Rabago: Compared to their own baseline but not compared to one another.

Hauser: Right. So, your thoughts?

Rabago: Research is difficult. They did, I think, a fine study. The problem is injections are interventions no matter what you put in the syringe. The fact that both groups got better is good for patients. The fact that they weren’t statistically significant compared to one another isn’t particularly damning for the PRP intervention group. It may be that the effect size between the groups was smaller than anticipated because both groups received eccentric exercise, an active therapy, and because of effects from needle trauma, blood and pressure volume relationships. Also it was a very small study and they didn’t follow them for all that long. All of those things can limit the effect size between groups. We actually wrote an editorial to JAMA, which can be found via Google, that lays out our argument that that study shouldn’t muddy the water too much with respect to PRP and injection therapy in general. We only were allowed 400 words in that letter, but if I was given another 400, I would argue that what we should be doing is comparative effectiveness research and not double blind placebo control trials for Prolotherapy because any injection control is going to have those problems. Comparative effectiveness research is just like it sounds. It would pit Prolotherapy against something else that we do for chronic MSK (musculoskeletal) pain and compare the effectiveness of two different but actual therapies. It takes away blinded-ness usually but we may simply have to accept that because it does seem that injecting anything does something. Saline seems to have an effect, whether it’s placebo response that has a mind-body interaction or weather there’s tissue response, we don’t really know but it does seem to do things. The initial intent of placebo was to have it be a non-physiologic intervention. It doesn’t seem that that’s true with injection therapy.
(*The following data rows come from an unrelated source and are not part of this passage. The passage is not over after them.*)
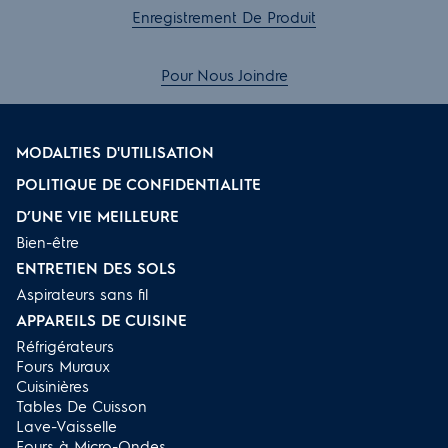
Enregistrement De Produit
Pour Nous Joindre
MODALTIES D'UTILISATION
POLITIQUE DE CONFIDENTIALITE
D’UNE VIE MEILLEURE
Bien-être
ENTRETIEN DES SOLS
Aspirateurs sans fil
APPAREILS DE CUISINE
Réfrigérateurs
Fours Muraux
Cuisinières
Tables De Cuisson
Lave-Vaisselle
Fours à Micro-Ondes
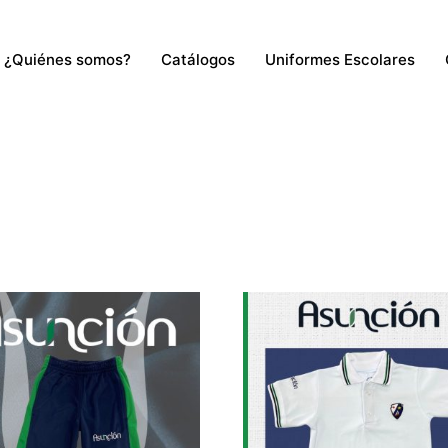
¿Quiénes somos?
Catálogos
Uniformes Escolares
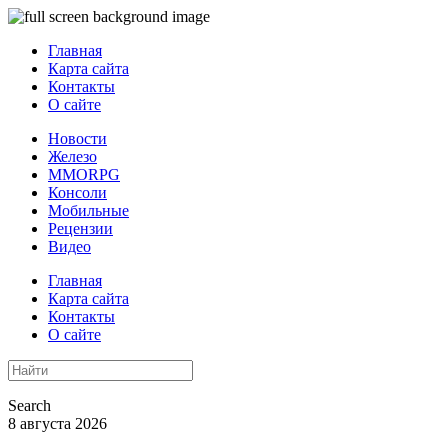
Главная
Карта сайта
Контакты
О сайте
Новости
Железо
MMORPG
Консоли
Мобильные
Рецензии
Видео
Главная
Карта сайта
Контакты
О сайте
Search
8 августа 2026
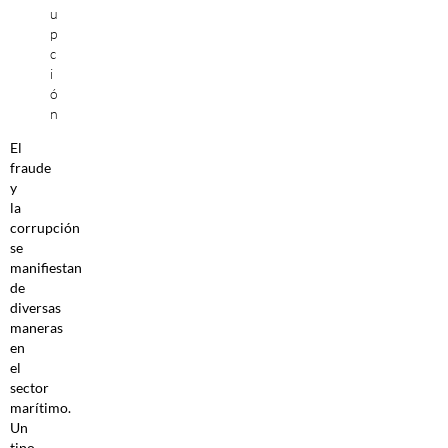
u
p
c
i
ó
n
El
fraude
y
la
corrupción
se
manifiestan
de
diversas
maneras
en
el
sector
marítimo.
Un
tipo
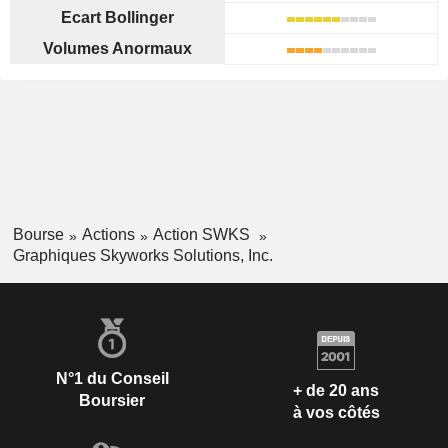
Ecart Bollinger
Volumes Anormaux
Bourse
Actions
Action SWKS
Graphiques Skyworks Solutions, Inc.
N°1 du Conseil
+ de 20 ans
Boursier
à vos côtés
Hauser: I think you bring up a good point. So thus, in your study that you did, you had the exercise group. In essence, that might end up being your placebo group though you’re calling it more comparative effectiveness research.
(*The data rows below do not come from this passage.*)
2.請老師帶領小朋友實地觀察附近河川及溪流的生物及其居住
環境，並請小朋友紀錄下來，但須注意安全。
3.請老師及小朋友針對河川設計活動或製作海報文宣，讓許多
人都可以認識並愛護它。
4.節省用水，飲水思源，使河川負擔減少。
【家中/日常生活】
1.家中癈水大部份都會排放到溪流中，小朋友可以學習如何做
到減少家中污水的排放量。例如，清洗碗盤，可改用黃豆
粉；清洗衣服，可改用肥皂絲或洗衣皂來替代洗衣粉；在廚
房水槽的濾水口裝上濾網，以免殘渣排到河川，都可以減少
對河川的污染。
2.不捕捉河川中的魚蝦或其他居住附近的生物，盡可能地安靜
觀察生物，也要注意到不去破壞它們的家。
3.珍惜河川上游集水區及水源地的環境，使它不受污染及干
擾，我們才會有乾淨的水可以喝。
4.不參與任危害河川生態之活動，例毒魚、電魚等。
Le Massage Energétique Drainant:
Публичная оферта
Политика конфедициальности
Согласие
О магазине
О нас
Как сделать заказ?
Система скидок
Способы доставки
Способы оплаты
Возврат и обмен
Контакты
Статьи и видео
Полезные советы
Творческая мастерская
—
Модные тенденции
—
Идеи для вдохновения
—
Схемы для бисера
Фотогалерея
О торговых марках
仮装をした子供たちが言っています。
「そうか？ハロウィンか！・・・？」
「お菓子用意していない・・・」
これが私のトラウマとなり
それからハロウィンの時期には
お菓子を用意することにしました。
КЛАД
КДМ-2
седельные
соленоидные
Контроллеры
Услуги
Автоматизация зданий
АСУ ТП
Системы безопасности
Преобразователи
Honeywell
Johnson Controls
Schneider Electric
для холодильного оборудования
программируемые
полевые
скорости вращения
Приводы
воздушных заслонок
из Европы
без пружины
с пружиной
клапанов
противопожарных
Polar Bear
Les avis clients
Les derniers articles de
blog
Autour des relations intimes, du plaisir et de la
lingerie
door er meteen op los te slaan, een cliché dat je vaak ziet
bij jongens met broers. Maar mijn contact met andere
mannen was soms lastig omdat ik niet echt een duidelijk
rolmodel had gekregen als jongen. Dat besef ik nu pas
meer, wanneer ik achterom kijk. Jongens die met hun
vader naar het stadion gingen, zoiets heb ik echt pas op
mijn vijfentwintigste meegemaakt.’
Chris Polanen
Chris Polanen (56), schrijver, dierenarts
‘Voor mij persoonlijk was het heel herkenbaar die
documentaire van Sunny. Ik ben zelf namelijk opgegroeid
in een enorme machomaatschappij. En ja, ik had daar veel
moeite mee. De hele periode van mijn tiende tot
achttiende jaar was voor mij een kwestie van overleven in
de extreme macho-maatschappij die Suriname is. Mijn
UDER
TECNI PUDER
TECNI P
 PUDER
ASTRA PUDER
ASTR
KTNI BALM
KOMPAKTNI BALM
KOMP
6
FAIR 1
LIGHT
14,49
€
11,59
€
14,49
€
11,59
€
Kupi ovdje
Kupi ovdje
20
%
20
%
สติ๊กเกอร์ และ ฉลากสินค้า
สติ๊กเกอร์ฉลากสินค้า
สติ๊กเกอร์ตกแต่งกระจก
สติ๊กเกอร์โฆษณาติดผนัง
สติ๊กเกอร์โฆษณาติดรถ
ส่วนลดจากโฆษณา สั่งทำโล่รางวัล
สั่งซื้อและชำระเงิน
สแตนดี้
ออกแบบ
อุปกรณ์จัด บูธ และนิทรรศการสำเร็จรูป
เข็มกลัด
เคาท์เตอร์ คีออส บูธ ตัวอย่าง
Rabago: Right. The NIH, and traditional clinical trialists have always placed value on comparison groups that can be labeled as blinded placebo control arms. And we indeed have that in the saline group, but we also have this additional comparison group, the at-home exercise subjects. Comparative effectiveness research makes common sense and is getting more attention lately. The notion of comparative effectiveness research has its own acronym (CER) which you can Google to find a host of articles on the principles of comparative effectiveness research and the fact that it’s being talked about at the highest levels of clinical trials work. I think it’s a step forward for assessment of musculoskeletal therapy. I think it’s smart.

Hauser: If you and others find, from a comparative effectiveness perspective, that Prolotherapy is as effective or more effective than some other therapy, such as exercise, do you see that it might help Prolotherapy in its quest to get more accepted in traditional medicine?
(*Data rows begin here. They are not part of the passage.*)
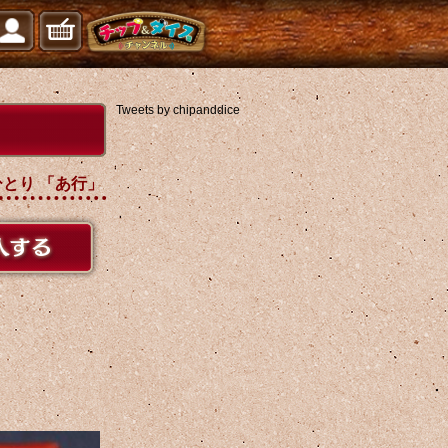
Tweets by chipanddice
ひとり 「あ行」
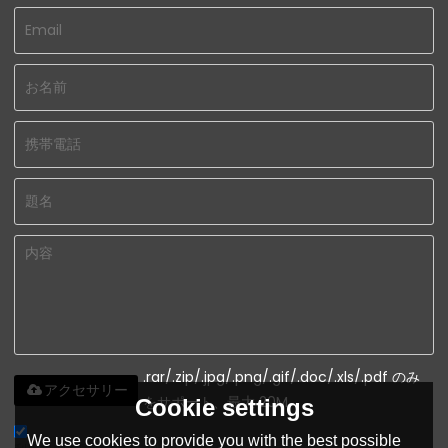
.rar/.zip/.jpg/.png/.gif/.doc/.xls/.pdf のみ
アクセサリー
をサポート、最大 20M
Cookie settings
We use cookies to provide you with the best possible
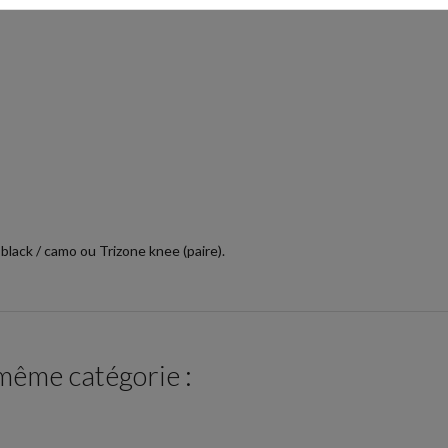
 black / camo ou Trizone knee (paire).
 même catégorie :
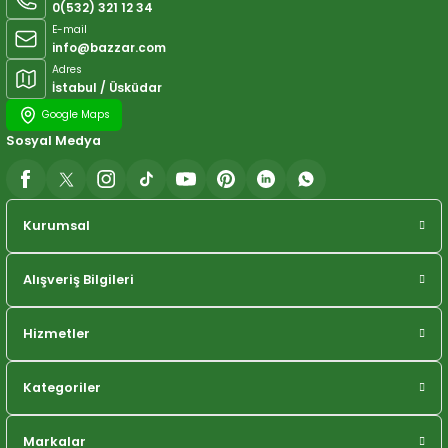
0(532) 321 12 34
E-mail
info@bazzar.com
Adres
İstabul / Üsküdar
Google Maps
Sosyal Medya
Kurumsal
Alışveriş Bilgileri
Hizmetler
Kategoriler
Markalar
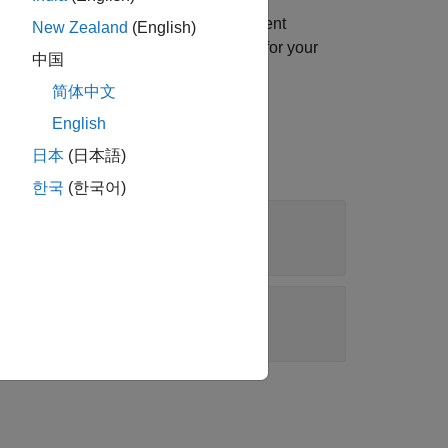
adds custom requirement
)
customFunction
New Zealand
(English)
 you want to add custom requirements for your
中国
简体中文
English
日本
(日本語)
한국
(한국어)
object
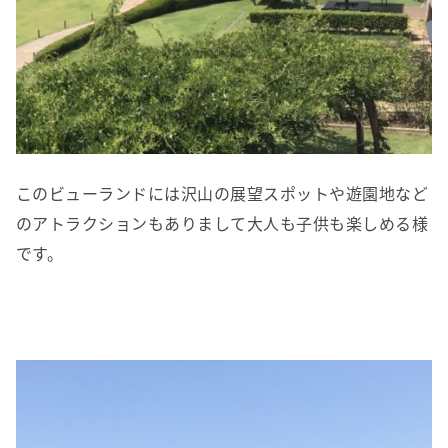
このビューランドには沢山の展望スポットや遊園地など
のアトラクションもありまして大人も子供も楽しめる様
です。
Rabago: The short answer is yes. If Prolotherapy is compared in a strong trial to another therapy that is credible, and if a researcher found and reported that Prolotherapy did better than that therapy, sure. That’s a head to head trial and that’s a good thing for Prolotherapy. An example is Dr. Mike Yelland’s Achilles tendinopathy trial published in the British Journal of Sports Medicine last year. It’s a very interesting, well designed study that compared Prolotherapy to eccentric exercise to both. It’s terrific. It was a pilot study, not powered to be a definitive trial. But even given that, the authors were able to report some better outcomes for the combination of Prolotherapy and eccentric exercise than for either one alone. That’s impressive. That study should not be overlooked. Great trials can be designed and conducted. It’s hard work but better is better. He’s shown that you can do it and that you can detect effectiveness compared to other therapies using relatively small numbers.

Hauser: David, thank you again for all the work you’ve done in getting the message out with Prolotherapy.

Rabago: You’re very welcome, I’ve appreciated being able to do it, and have had tremendous help from colleagues along the way.